To support these use cases Nhost Storage supports the Range
header. This header allows you to tell the origin you want to retrieve only a chunk of the file. For instance, by setting the header Range: bytes=0-1024
you'd be instructing Nhost Storage to send you only the first 1024 bytes of a file.
In the CDN we leverage this feature to download large files in chunks of 10MB. This way if a connection drops we can store these chunks and serve them later on when a user requests the same file.
Tweaking TCP Parameters
Another optimization we can do in the CDN platform is to tweak the TCP parameters. For instance, we can increase the congestion window, which is particularly useful when the latency is high.
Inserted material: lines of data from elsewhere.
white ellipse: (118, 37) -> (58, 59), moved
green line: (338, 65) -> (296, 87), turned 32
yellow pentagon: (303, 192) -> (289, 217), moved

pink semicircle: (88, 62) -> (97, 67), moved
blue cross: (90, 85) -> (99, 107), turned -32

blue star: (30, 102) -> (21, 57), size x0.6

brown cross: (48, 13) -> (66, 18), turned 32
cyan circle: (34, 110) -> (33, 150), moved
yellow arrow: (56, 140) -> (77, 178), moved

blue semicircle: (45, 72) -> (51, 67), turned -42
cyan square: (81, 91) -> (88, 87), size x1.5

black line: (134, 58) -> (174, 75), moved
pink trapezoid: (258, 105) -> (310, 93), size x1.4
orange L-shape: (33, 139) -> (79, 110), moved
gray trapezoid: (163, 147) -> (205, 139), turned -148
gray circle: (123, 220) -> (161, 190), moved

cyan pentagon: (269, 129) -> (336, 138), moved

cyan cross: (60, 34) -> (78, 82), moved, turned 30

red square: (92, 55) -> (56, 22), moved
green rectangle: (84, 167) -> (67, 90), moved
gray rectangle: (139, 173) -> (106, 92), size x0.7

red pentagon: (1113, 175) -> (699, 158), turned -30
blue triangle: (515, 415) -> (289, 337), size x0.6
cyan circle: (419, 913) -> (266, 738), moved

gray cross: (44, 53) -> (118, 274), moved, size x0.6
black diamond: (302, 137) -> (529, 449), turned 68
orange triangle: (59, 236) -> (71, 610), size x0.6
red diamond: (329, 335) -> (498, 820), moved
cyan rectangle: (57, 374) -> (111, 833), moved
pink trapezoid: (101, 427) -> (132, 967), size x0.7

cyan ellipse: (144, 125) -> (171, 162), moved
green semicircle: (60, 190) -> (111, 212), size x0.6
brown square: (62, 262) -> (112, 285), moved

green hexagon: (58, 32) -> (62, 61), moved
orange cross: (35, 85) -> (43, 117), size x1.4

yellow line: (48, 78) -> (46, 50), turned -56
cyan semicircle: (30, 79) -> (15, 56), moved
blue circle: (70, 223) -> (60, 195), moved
Thanks to this we can improve download times even when the file isn't cached already.
Shielding
We mentioned that caches are located close to users, which means that the cache that a user in Cape Town would utilize isn't the same as a user in Paris would. A direct implication of this is that a user in Paris can't benefit from content cached in another location.
This is true up to a certain extent. We utilize a technique called “shielding” which allows us to use a location close to the origin as a sort of “global” cache. With shielding, a cache that doesn't have a copy of the file that is needed will query the shield location instead of the origin. This way you can still reduce the load of your origin and improve your users' experience.
Sheilding Explained
Performance Metrics
To showcase our CDN integration we are going to perform three simple tests:
- We are going to download a public image (~150kB)
- We are going to download a private image (~150kB)
- We are going to download a private large file (45MB)
To make things more interesting we are going to deploy a Nhost app in Singapore while the client is going to be located in Stockholm, Sweden, adding to a latency of ~200ms.
As you can see in the graph below even when the content isn't cached (miss), we experience a significant improvement in download times; downloading the images is done in less than half the time, and downloading the large file takes 30% less time. This is thanks to the TCP tweaks we can apply to the CDN platform
Improvements are more dramatic when the object is already cached, then we see we can get the public image in just 21ms compared to the 2.19s that took to get the file directly from Nhost Storage. Downloading the private image goes down from 2.07s to 403ms, which makes sense as the latency is ~200ms and we need to go back and forth to the origin to ask it to authenticate the user and get back the response before we can serve the object.
CDN Performance Metrics
Did you build a CDN network?
No, we didn't. We are leveraging Fastly's expertise for that so you get to benefit from their large infrastructure while we get to enjoy their high degree of flexibility to tailor the service to your needs.
Conclusion
Integrating a CDN with a service like Nhost Storage isn't an easy task but by doing so we have increased all metrics allowing you to serve content faster and giving your users a better experience when using your services no matter where your users are.